As expected, the Bank of England today (4 August) halved interest rates to a new historic low of 0.25%, dashing savers’ hopes after seven years of ultralow rates. Experts say they are unlikely to rise again before the end of the decade. This is a mixed blessing for housebuilders, who will benefit from a surge in demand and cheaper borrowing costs but will suffer if banks become shy about dishing out bargain loans.
Overall, there is a relief that the decision has been made. “We welcome the Bank of England’s policy on reducing interest rates as it helps promote stability in the housebuilding sector and stability and confidence is exactly what the sector needs at this moment in time,” said Gwyn Roberts HQM Project Lead.
However, there is an element of unchartered territory as interest rates have never seen zero this closely before. When interest rates were slashed in 2009, it signaled a state of emergency. “Rates haven’t been touched since 2009 and focus has instead been on pumping cash into the economy,” said Nikolas Xenofontos, director of risk at easyMarkets. “Cheap money pushed up inflation which gave a boost to both the stock market and property prices. Now with this change in tactic, we may see property prices come under pressure.”
Either way, demand for property is likely to intensify, whether it is driven by cheap mortgages, a weaker pound or falling prices.

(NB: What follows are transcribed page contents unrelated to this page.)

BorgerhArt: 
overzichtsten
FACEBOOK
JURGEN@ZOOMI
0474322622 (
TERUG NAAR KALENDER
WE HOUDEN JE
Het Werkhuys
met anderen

This is all good news for housebuilders.
“Lower interest rates are also good news for the UK’s construction industry, as lower borrowing costs can spur developers on to build more,” said Ray Withers CEO of Property Frontiers. “This in turn creates more opportunities for off plan property investment, so lower interest rates benefit investors too.”
However much the market may have altered since that red letter day in June, the UK’s undersupply of housing remains as prominent as before. “The UK continues to have a severe housing shortfall, meaning demand for new homes is set to remain strong for years,” said Withers.
One sector that may be cheering louder that others is the build-to-rent market. “Strong demand and an interest rate cut are a great combination for buy-to-let property investors,” said Withers. “While interest rates have gone down, yields have remained the same, meaning that the buy-to-let profit margin has effectively gone up overnight.”
The sector may seem all the more appealing when the impact on savings is taken into account, as dormant capital is unlikely to gather anything more than dust for the foreseeable future.
“The other aspect of the rate cut to consider is that investing in UK property is now more attractive when compared with other asset classes,” said Withers. “Bonds and savings, for example, could both become less appealing as a result of lower interest rates, so it wouldn’t be surprising to see investors looking to release cash from those asset classes in order to use it for more profitable ventures, like buy-to-let property.”